For Lukas, cup isn't quite full

Racing: In a life devoted to horses, about the only honor to have escaped D. Wayne Lukas is a Triple Crown, which Charismatic can take care of Saturday.

June 01, 1999|By Tom Keyser | Tom Keyser,LOUISVILLE, Ky.

LOUISVILLE, Ky. -- Shortly after 4 in the morning, D. Wayne Lukas was back to work at Pimlico.

He had just won the Preakness the day before with Charismatic, achieving two-thirds of the Triple Crown. Yet he and his wife, Laura, a couple immersed in horses, had returned to the Pimlico stakes barn in the deep black of night.

After the Preakness, they had collapsed into their room at the Cross Keys Inn and called room service. They ordered cheeseburgers and milkshakes.

They drank no champagne. They did not celebrate with friends. By 9: 30 p.m., they were asleep.

"That's about as wild as it gets," Laura said.

For Lukas, the most accomplished thoroughbred trainer in history, horses are life. By devoting nearly every waking hour for four decades to horse racing, Lukas has won just about everything there is to win -- except the Triple Crown.

He won the Kentucky Derby, Preakness and Belmont Stakes the same year (1995), but not with the same horse. If Charismatic captures the 131st Belmont on Saturday at Belmont Park, the great-grandson of Secretariat will become the 12th Triple Crown winner and first since Af firmed in 1978.

After the Preakness, Lukas sent the colt back to Churchill Downs. Here, in the shadow of the twin spires, he has prepared Charismatic for the pressure-packed run at history. Tomorrow, Lukas and the colt will fly to New York -- after Charismatic's final workout for the Belmont this morning.

Despite the strain of nursing a horse through three grueling races in five weeks, Lukas smiles and jokes more than he has in years. At 63, the sometimes combative, egotistical horseman seems to have mellowed.

"You have to lighten up," said his wife. "I think sometimes you've got to get your feet back on the ground. You know what I mean -- reality check."

Laura has been the one to keep Lukas' feet planted on earth. Feisty and 40, she became Lukas' fourth wife June 15 last year. They met at a horse track. Laura trains quarter horses and thoroughbreds.

They flew from California, where they live, to Las Vegas to get married -- after training horses in the morning. Laura persuaded Lukas to spend the night before flying back to work. They attended a show by a comedian.

"And Wayne fell asleep," Laura said.

Because of Laura, Lukas has returned to quarter horses, the lightning-quick breed that sprints a quarter-mile at tracks mostly in the Southwest and California. Lukas trained them for 20 years before switching full time to thoroughbreds in 1978.

Now, in the quarter-horse programs, he is listed as trainer and Laura as owner. But actually, it's just the opposite.

"We don't have any other interests except horses," Laura said. "The quarter horses, that's our vacation. That's our hobby.
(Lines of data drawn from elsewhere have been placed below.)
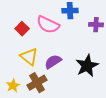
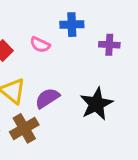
pink semicircle: (48, 25) -> (40, 45), size x0.6

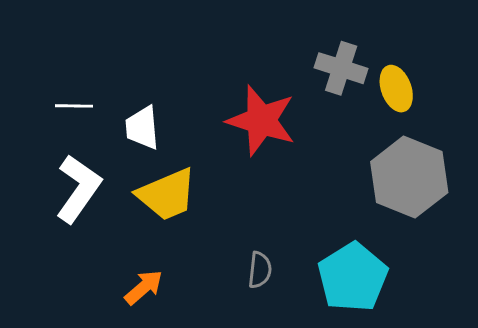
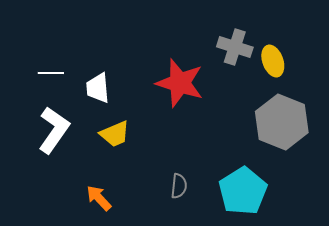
yellow trapezoid: (167, 194) -> (115, 134), size x0.7
orange arrow: (144, 287) -> (99, 198), turned -92

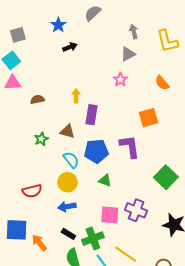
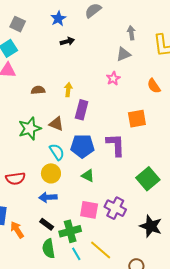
gray square: (18, 35) -> (18, 24), turned 35
brown semicircle: (37, 99) -> (38, 90), moved
green star: (41, 139) -> (30, 128), size x1.6

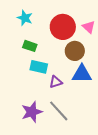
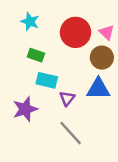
brown circle: (75, 51) -> (102, 58), moved
purple triangle: (56, 82) -> (67, 98), turned -32
purple star: (32, 112) -> (25, 109), moved

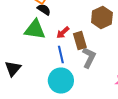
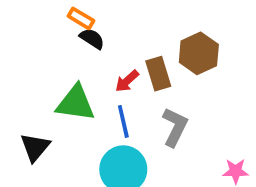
green triangle: (35, 30) -> (75, 103), moved
brown rectangle: (80, 40) -> (158, 74), moved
They're a diversion for Wayne, a relief from the big pressure of thoroughbreds."

And what greater pressure exists for a trainer than trying to win a Triple Crown, horse racing's most coveted and elusive prize?

Lukas said yesterday that he's enjoying the ride. But after one reporter's question involving his rival, trainer Bob Baffert, Lukas briefly flashed the temper that erupted in 1997 over criticism of his running the overmatched Deeds Not Words in the Kentucky Derby. Then, during a 15-minute tantrum to a New York reporter, Lukas continually referred to reporters as "cockroaches."
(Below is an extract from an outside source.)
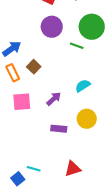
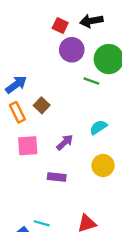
purple circle: (52, 27) -> (72, 50), moved
purple rectangle: (59, 129) -> (57, 177), moved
Yesterday, a reporter asked Lukas what the reaction would be if he, and not Baffert, tried to block a Triple Crown by sending a filly into the Belmont. Baffert has said he plans on running the filly Silverbulletday in the race. Baffert ran another filly, Excellent Meeting, in the Kentucky Derby and Preakness. She finished fifth in the Derby, but gave up in the Preakness and didn't finish the race. She was not injured.
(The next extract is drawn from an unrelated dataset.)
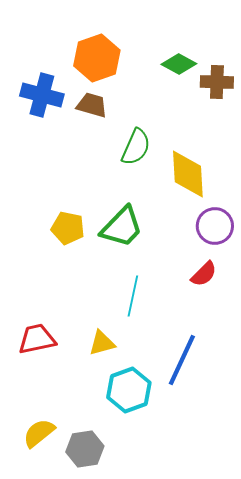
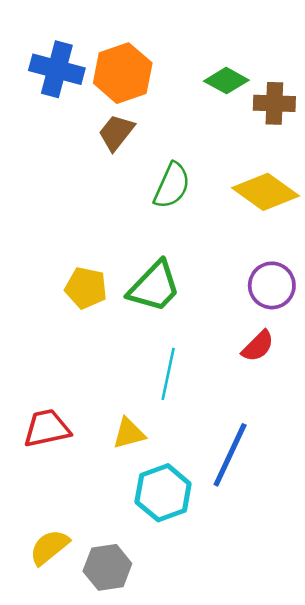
blue cross: (42, 95) -> (57, 69), moved
brown trapezoid: (92, 105) -> (116, 132), turned -68
yellow diamond: (188, 174) -> (266, 192), moved, turned -51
"You guys would have a field day," Lukas said. "The cockroaches would come right out of the woodwork.

"How about me running Excellent Meeting in the Preakness and having her eased? They'd have said, `Well, he couldn't stand to be out of the Preakness. And he ran the filly, and now he ruined her.' And I'd have been `the butcher.'

"I don't want to get into it, frankly. I'm trying to enjoy the spring. I don't need this aggravation at all."

Lukas said that Charismatic continues to thrive and that he is confident, although not cocky, the colt can win the Belmont. A victory would push Lukas' career earnings to more than $200 million, an astonishing feat considering that only one other trainer, the late Charlie Whittingham, has earned more than $100 million.

"That's a milestone," Lukas said of the $200 million. "That has never been done, ever, not even close. We're pretty proud of that number, because that is the bottom line. That turns the wheels."

That $200 million represents purse money to owners who then buy and breed more horses. The sales catalogs in Kentucky overflow with horses descended from stallions and broodmares who Lukas trained.